Avant de poursuivre le récit de ce périple de début février qui tient quelques uns en haleine fétide, j'avais envie d'une petite pause rimbaldienne. Ce sera une pause photographique que l'on doit à Ernest-Pignon-Ernest-Pignon-Ernest, artiste plasticien, spécialiste de ce qu'on appelle aujourd'hui le street art, qui dans les années 70 s'amusa à coller des portraits de Rimbaud sur les murs de Charleville (lieu de naissance du trafiquant d'armes) et de Paris.
Que nous dit cette photo ? Pas de nom de rue, par contre, vous ne le voyez pas vous (je n'ai pas pris toute la photo, quel con) , deux concerts de Thiefaine sont annoncés pour les 13 et 14 mai ( la photo a donc sans doute été prise en début d'année), mais évidemment l'année n'est pas précisée puisque lorsqu'on colle une affiche, ce n'est pas pour annoncer un concert qui aura lieu dans deux ans.
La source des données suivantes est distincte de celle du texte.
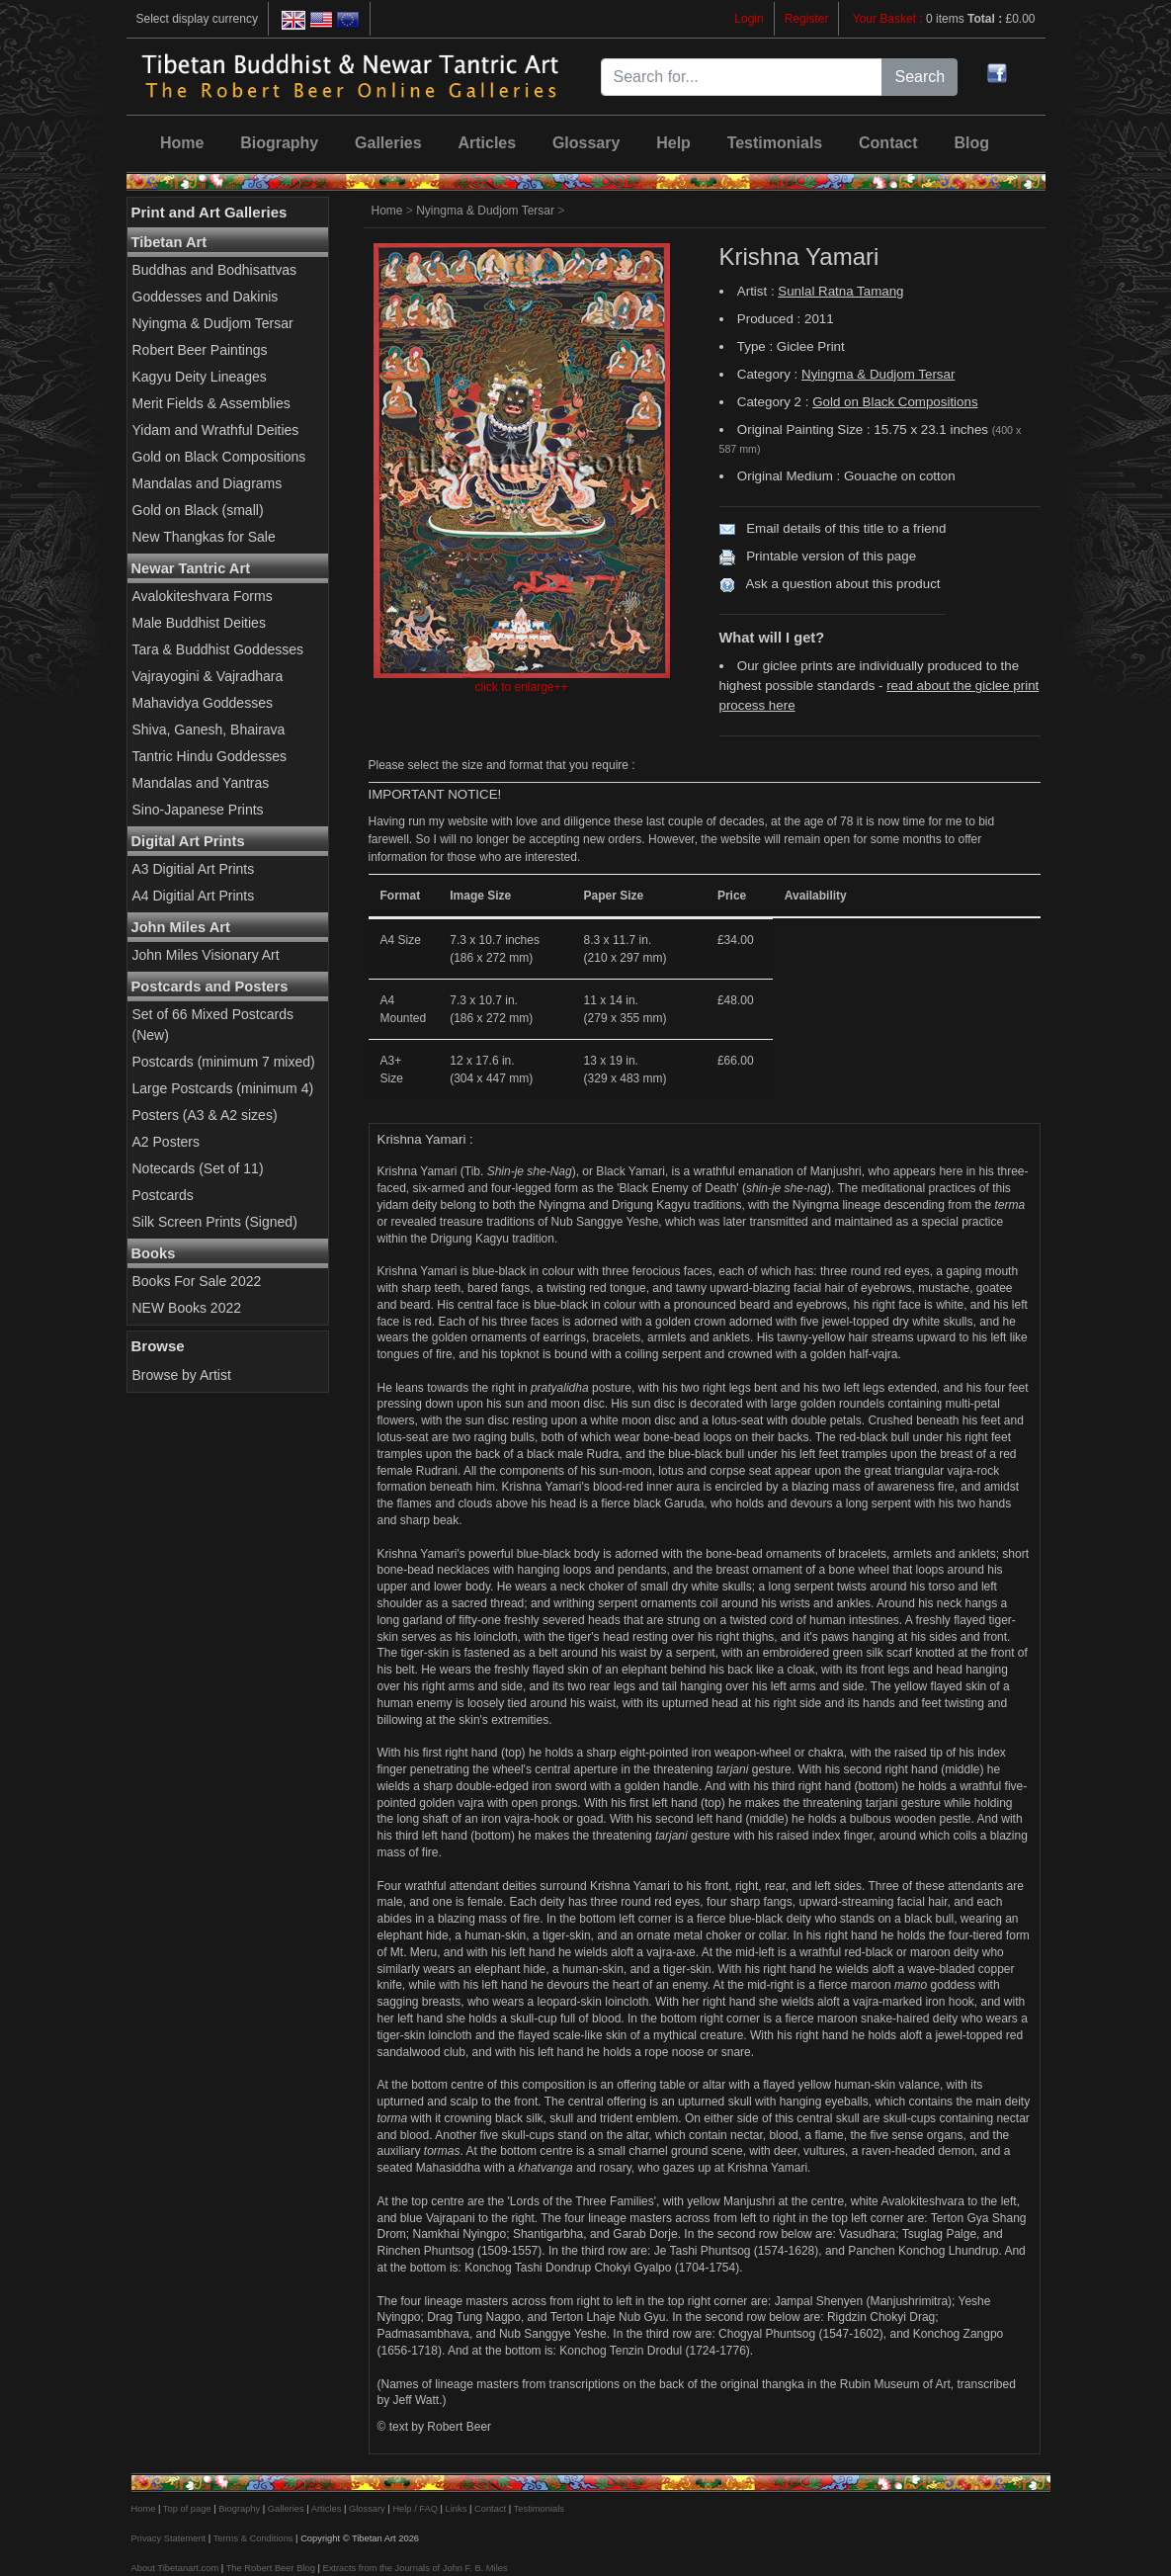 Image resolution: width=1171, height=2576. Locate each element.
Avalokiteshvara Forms (202, 596)
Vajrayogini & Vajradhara (208, 676)
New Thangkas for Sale (204, 537)
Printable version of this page (831, 556)
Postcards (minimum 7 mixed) (223, 1062)
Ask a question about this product (842, 583)
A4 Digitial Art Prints (193, 895)
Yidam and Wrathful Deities (215, 430)
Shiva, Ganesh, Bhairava (209, 729)
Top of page (187, 2509)
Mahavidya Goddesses (202, 703)
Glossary (586, 142)
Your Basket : (889, 19)
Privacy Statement (169, 2538)
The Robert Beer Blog (270, 2568)
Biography (279, 142)
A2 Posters (166, 1142)
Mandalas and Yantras (201, 783)
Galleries (388, 142)
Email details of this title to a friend (846, 528)
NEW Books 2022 (187, 1308)
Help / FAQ (415, 2509)
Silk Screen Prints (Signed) (214, 1222)
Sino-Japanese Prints (198, 809)
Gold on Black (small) (198, 510)
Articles (487, 142)
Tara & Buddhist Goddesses (218, 649)
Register (807, 19)
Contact (888, 142)
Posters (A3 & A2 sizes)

Donc, Hubert-Félix a donné deux concerts dans cette ville, tout comme Gilles Servat, qui est surtout connu en Bretagne et là, j'apprends qu'il a donné des concerts en dehors des contrées armoricaines. Au-dessus de l'affiche, on voit clairement indiqué Angoulème donc tout porte à croire que la photo a été prise à Angoulême.
Or (oui je suis de l'école Yann Moix),
Angoulême se situe à 400 kilomètres de Rennes. Ce n'est pas impossible que le chanteur ait donné un concert là-bas puisque dans les années 70, sous l'impulsion de Alan Stivell, la musique bretonne était à la mode donc pourquoi pas. Sauf que dans le livre où j'ai chopé cette photo il est indiqué que les sérigraphies d'Ernest ont été collées et exposées, en 1978, sur les murs de Paris, de la région parisienne et de Charleville. On n'annoncerait pas un événement qui a lieu a Angoulême sur un mur de Paris. Restons donc sur l'idée que la photo a été prise à Angoulême et qu'il s'agissait d'une exception temporaire.
Qu'apprend-on par ailleurs sur la photo ? Qu'une personne déclare son amour à une autre (oui, j'ai bouffé le je), mais ce type de déclaration est possible partout, même à Plounévez-Quintin. Sinon, on voit un petite affichette jaune (ou un panneau) sur lequel il est indiqué MONTRRON. Aucune réponse de Google. Pour le reste, on a des affiches déchirées que ne me sont d'aucune aide. Je vais taper Ernest-Pignon-Ernest Angoulême pour voir si à tout hasard quelqu'un signale quelque part que l'artiste à collé une sérigraphie à Angoulême, genre pour une exposition temporaire . Aucune réponse. Le mystère reste donc entier et ce n'est pas cette fille pressée et se foutant de Servat et de Rimbaud comme de son premier jupon qui pourrait me mettre sur une piste.
Mais j'ai peut-être trouvé la réponse. Dans ce bouquin préfacé par Jack Lang où les photos d'Ernest alternent avec des poèmes d'Arthur, il y a une photo où l'on voit une femme qui marche à l'angle de la rue Friedland. Il existe beaucoup de rues Friedland en France mais, merci encore à Google Map, la photo prise en 2015 nous montre un angle de ladite rue ressemblant parfaitement à celui de la photo. J'en conclue donc que cette photo aussi a été prise à Angoulême.
A gauche, nous avons la photo d'Ernest datant donc des années 1970 (c'est l'artiste qui prenait les photos) et à droite, une photo prise par l'automobile de Google en 2015 à Angoulême rue Friedland. A part les panneaux de signalisation qui ont changé et en 30 ans, cela se conçoit, il faut avouer que la ressemblance est frappante. Même angle, même type de pierre et surtout on retrouve la corniche sur les deux clichés.
Je décrète donc que Ernest Pignon-Ernest a exposé à Angoulême et ce sans doute après 1978. Après avoir enlevé ses affiches de Paris et de Charleville, il n'est pas impossible qu'il ait fait un petit tour de France. Ça aurait été dommage de tout ranger dans un grenier.
Voilà pour la petite enquête du samedi soir. Sur ce, je vais boire deux ou trois verres d'eau agrémentés de cacahuètes et d'autres petits amuses bouches.